Archie smiled ruefully. “Those prices do seem a little high,” he said, as though money was no concern of his, and he was just being polite to the regular folk who viewed three dollars as a price that might give them pause. “I guess I should be happy I brought so many chocolate bars from home.”

Julian eyed him. “How many chocolate bars did you bring?”

“A couple of boxes. My father insisted. I honestly won’t be able to eat half of them while I’m here, I don’t know what he was thinking.”

Julian’s eyes narrowed. “Any interest in sharing . . . them? Or maybe even selling them? As long as you charged less than three dollars, you know kids would be lining up to get one.”

Archie took a deep breath. “Selling my chocolate bars? I don’t know about that. I wouldn’t even know what to charge. And how would I even approach people—not to mention it’s probably against the rules, isn’t it?”

Julian lowered his voice. “I could help you out. I mean, you helped me out, right? Give me a box of chocolate bars and I’ll sell them for you. You won’t have to do anything except take the money.”

“Well, I don’t know . . . ,” Archie said. “Are you sure it’s okay?”

“Trust me. It’ll be fine. I’ll give you a dollar a bar. I can sell them for double that around here.”

Archie considered the offer. “I’m not sure it’s the best idea, but okay. I mean, we’re friends, right?”

Julian smiled widely. “Just stop by my bunk after dinner,” he said. He turned around and caught the eye of the boy he came in with. “Come on, let’s go, this place is a rip-off,” he said, and the pair hurried out together.

Vivian came around the corner of the candy rack and stood next to Archie, pretending to examine the bags of potato chips hanging on hooks on the display in front of her. The store was deserted now, except for the CIT at the counter who was still flipping through a magazine.

“I don’t get it,” she whispered. “What was the point of all that?”

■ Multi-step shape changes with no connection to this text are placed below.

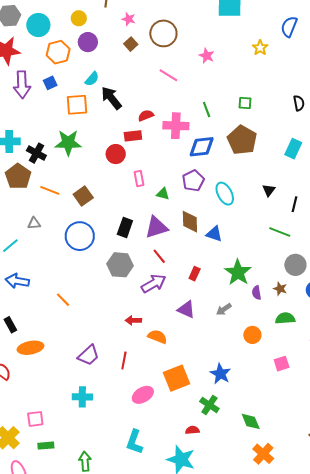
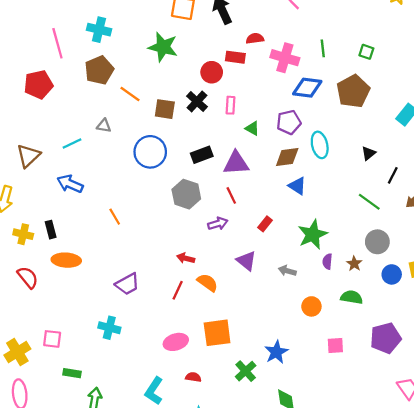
black cross: (36, 153) -> (197, 101), moved
brown square: (83, 196) -> (165, 109), turned 30
brown diamond: (190, 222) -> (287, 157), moved, turned 70
black rectangle: (125, 227) -> (202, 155), turned 36
purple arrow: (154, 284) -> (218, 224), size x0.7
gray arrow: (224, 309) -> (287, 271), turned 35
red line: (124, 360) -> (178, 290), moved
blue star: (220, 374) -> (276, 352), moved
red semicircle: (192, 430) -> (193, 377), moved
green rectangle: (46, 446) -> (72, 373), moved

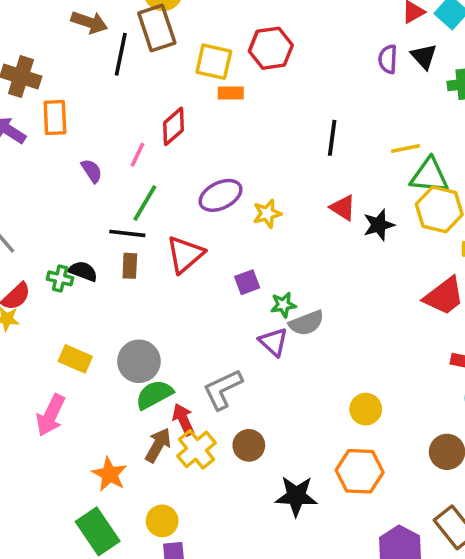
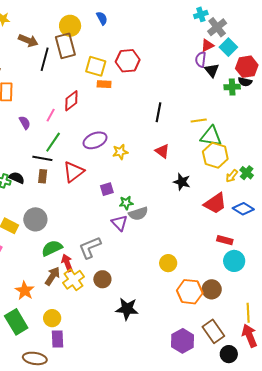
purple semicircle: (388, 59) -> (201, 60), moved
black star: (379, 225) -> (182, 182), moved, turned 30
gray circle: (139, 361) -> (35, 219), moved
orange hexagon: (360, 471) -> (190, 292), moved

“The point? He thinks he’s going to make a killing selling those candy bars he talked me into letting him have,” Archie whispered back. “He’s already counting the money in his head.”

“And he’s right,” she said. “Even at two dollars each, he’ll sell out in hours. And you’ll only make half of that. Those chocolate bars probably cost a dollar each to begin with! I don’t get it. What kind of scam is that?”

“Ah, but what you don’t know, my dear Viv—”

“I told you not to call me that.”

“Sorry, Vivian. First, I didn’t pay anything for those candy bars, I got them off another camper last year. Second, what you don’t know is that once he sells that first box, he’ll come literally begging for more. Which I will, after a lot of convincing, provide—but at a higher price, of course. I only have three more boxes, you see, and I’m pretty sure he’s going to want all of them.”

“Okay,” she said. “So this guy is doing the work for you. I get the appeal of that. But I still don’t see why you can’t just sell the candy yourself and make all the money. It can’t be that hard for a guy like you. Why even bother with a middleman?”

“Ah, but there you go,” Archie said. “What you also don’t know is that mere moments after my friend Julian back there and I complete our second transaction, those boxes of candy bars are going to be confiscated by a CIT who will threaten to report the whole situation to Miss Hiss. Until we let him keep all the candy bars and all the money Julian has already made, of course.”

“Oliver,” Vivian said. It wasn’t a question. She already knew she was right.

“Yes, our good friend Oliver. Then he’ll return the candy bars to me, I’ll give him his share of the money and keep the rest, and I’ll be able to do the same con again next week. What do they call that? The gift that keeps on giving?”

Vivian shook her head in fake disapproval at his deception, but she was smiling. This was excellent, way better than anything she’d ever imagined. Not only because it was a good con.

It was also one more thing she knew about Archie that she could use against him.